The gradient operator on 2-Wasserstein Space
Suppose that \(\mathcal{F}:P_2(M)\rightarrow \mathbb{R}\) is a functional on the 2-Wasserstein space over \(M\). We define its gradient to be the unique function \(\operatorname{grad}_{W_2(M)} \mathcal{F}[\rho]\) such that \[ \left\langle \operatorname{grad}_{W_2(M)} \mathcal{F}[\rho_0], \frac{\partial \rho}{\partial\varepsilon}\Big|_{\varepsilon=0} \right\rangle_{\rho_0} = \frac{d}{d\varepsilon}\Big|_{\varepsilon=0}\mathcal{F}[\rho_{\varepsilon}] \] for any sufficiently nice (e.g. absolutely continuous) curve \(\rho_t:(-\varepsilon,\varepsilon)\rightarrow P_2(M)\).
Computations of 2-Wasserstein Gradients
For these examples, let’s specialize to the case where our manifold is \(\Omega\subseteq \mathbb{R}^d\) with the usual Riemannian metric.
- In the case where we choose the Boltzman entropy, \(\mathcal{F}[\rho]=\int_\Omega\rho\log\rho dx\) where \(\rho\) is the absolute value of some measure, then \(\operatorname{grad}_{W_2(M)} \mathcal{F}[\rho]=-\Delta\rho\). Thus we can interpret a solution to the heat equation as 2-Wasserstein gradient flow with respect to the Boltzmann entropy.

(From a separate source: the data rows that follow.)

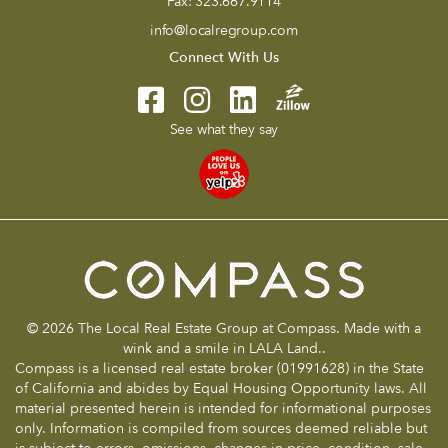
Fax:
323.667.9114
info@localregroup.com
Connect With Us
See what they say
© 2026 The Local Real Estate Group at Compass. Made with a
wink and a smile in LALA Land..
Compass is a licensed real estate broker (01991628) in the State
of California and abides by Equal Housing Opportunity laws. All
material presented herein is intended for informational purposes
only. Information is compiled from sources deemed reliable but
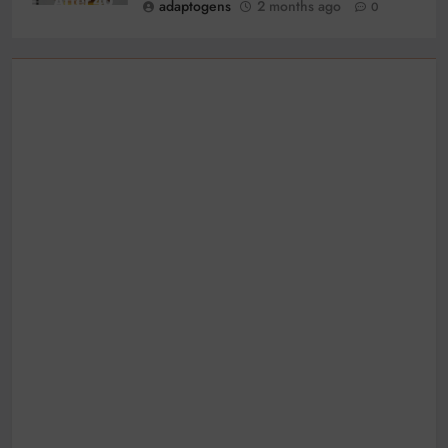
adaptogens
2 months ago
0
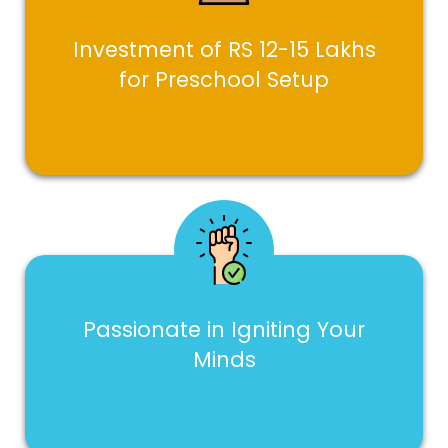
Investment of RS 12-15 Lakhs
for Preschool Setup
Passionate in Igniting Your
Minds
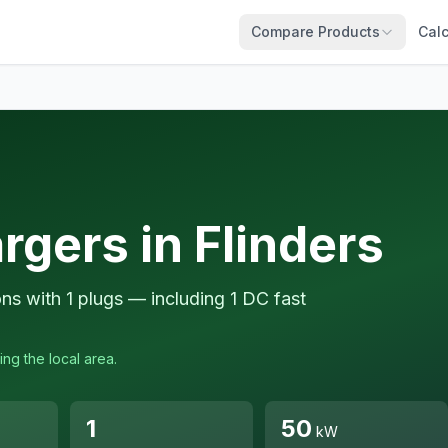
Compare Products
Calc
rgers in Flinders
ons with 1 plugs — including 1 DC fast
ing the local area.
1
50
kW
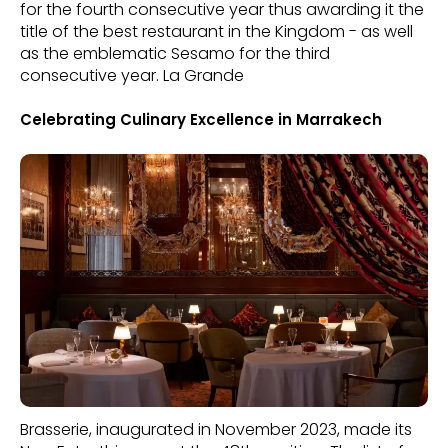
for the fourth consecutive year thus awarding it the
title of the best restaurant in the Kingdom - as well
as the emblematic Sesamo for the third
consecutive year. La Grande
Celebrating Culinary Excellence in Marrakech
Brasserie, inaugurated in November 2023, made its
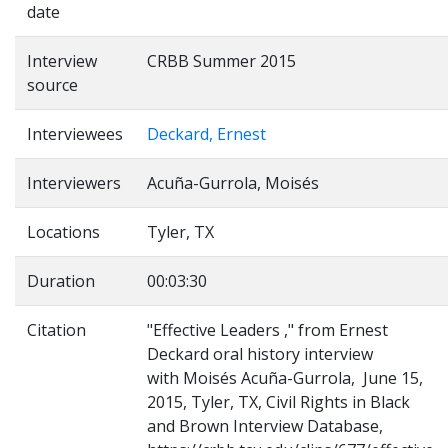
date
Interview
CRBB Summer 2015
source
Interviewees
Deckard, Ernest
Interviewers
Acuña-Gurrola, Moisés
Locations
Tyler, TX
Duration
00:03:30
Citation
"Effective Leaders ," from Ernest
Deckard oral history interview
with Moisés Acuña-Gurrola, June 15,
2015, Tyler, TX, Civil Rights in Black
and Brown Interview Database,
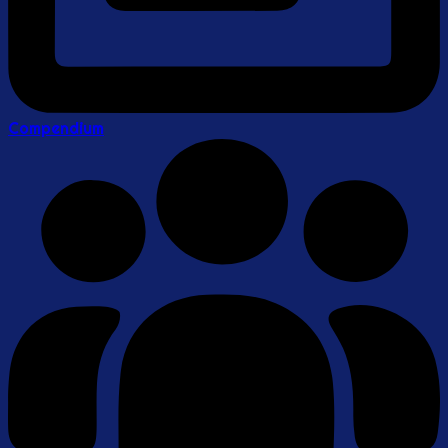
Compendium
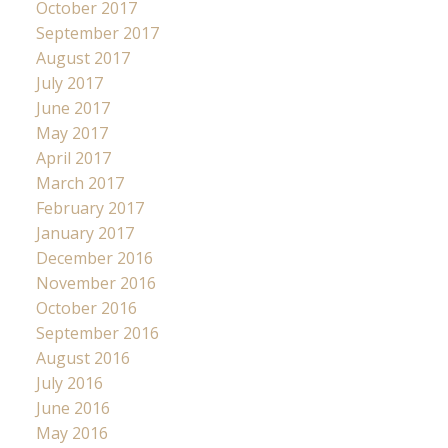
October 2017
September 2017
August 2017
July 2017
June 2017
May 2017
April 2017
March 2017
February 2017
January 2017
December 2016
November 2016
October 2016
September 2016
August 2016
July 2016
June 2016
May 2016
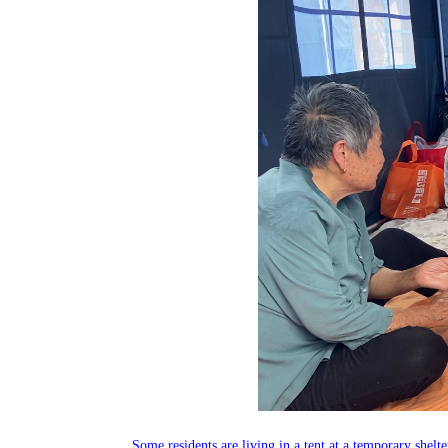
Some residents are living in a tent at a temporary she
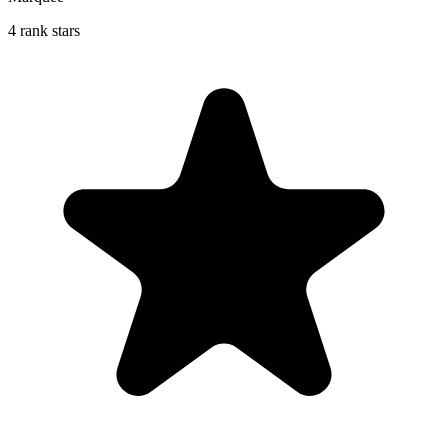
4 rank stars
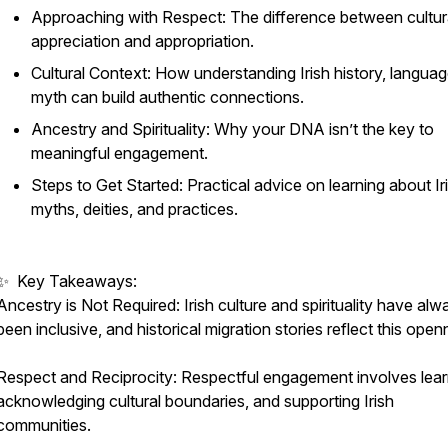
Approaching with Respect: The difference between cultur
hip
appreciation and appropriation.
Cultural Context: How understanding Irish history, languag
myth can build authentic connections.
Ancestry and Spirituality: Why your DNA isn’t the key to
meaningful engagement.
Steps to Get Started: Practical advice on learning about Ir
myths, deities, and practices.
✨ Key Takeaways:
Ancestry is Not Required: Irish culture and spirituality have alw
been inclusive, and historical migration stories reflect this open
Respect and Reciprocity: Respectful engagement involves lear
acknowledging cultural boundaries, and supporting Irish
communities.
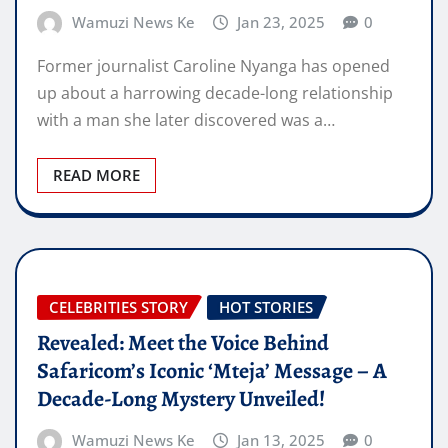
Wamuzi News Ke
Jan 23, 2025
0
Former journalist Caroline Nyanga has opened
up about a harrowing decade-long relationship
with a man she later discovered was a…
READ MORE
CELEBRITIES STORY
HOT STORIES
Revealed: Meet the Voice Behind
Safaricom’s Iconic ‘Mteja’ Message – A
Decade-Long Mystery Unveiled!
Wamuzi News Ke
Jan 13, 2025
0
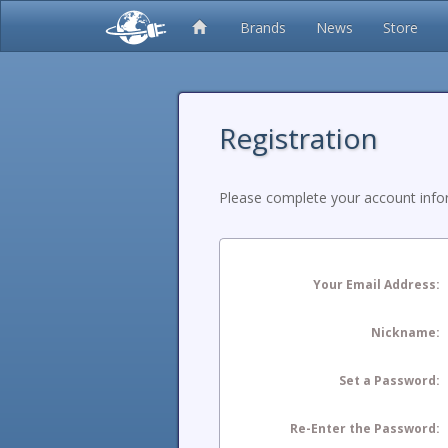
Brands
News
Store
Registration
Please complete your account infor
Your Email Address:
Nickname:
Set a Password:
Re-Enter the Password:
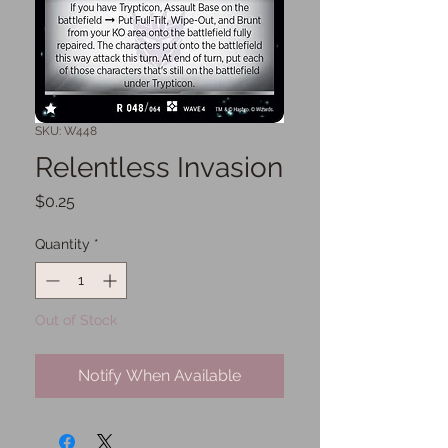
SKU: W448
Relentless Invasion
Price
$0.25
Quantity
*
Out of Stock
Notify When Available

- If \(\mathcal{F}[\rho]=\int_\Omega\frac{\rho^m}{m-1} dx\) then \(\operatorname{grad}_{W_2(M)} \mathcal{F}[\rho]=-\Delta(\rho^m)\). Thus a solution to the porous media equation (when \(m>1\)) is the 2-Wasserstein gradient flow with respect to the functional \(\mathcal{F}\).
Further Reading
Some of this framework has been formalized and extended, specifically where we consider the subset of \(P_2(M)\) of measures absolutely continuous with respect to the volume measure. In this setting Lott (Lott 2008) defined an analog of connection and Poisson structures on \(P_2(M)\).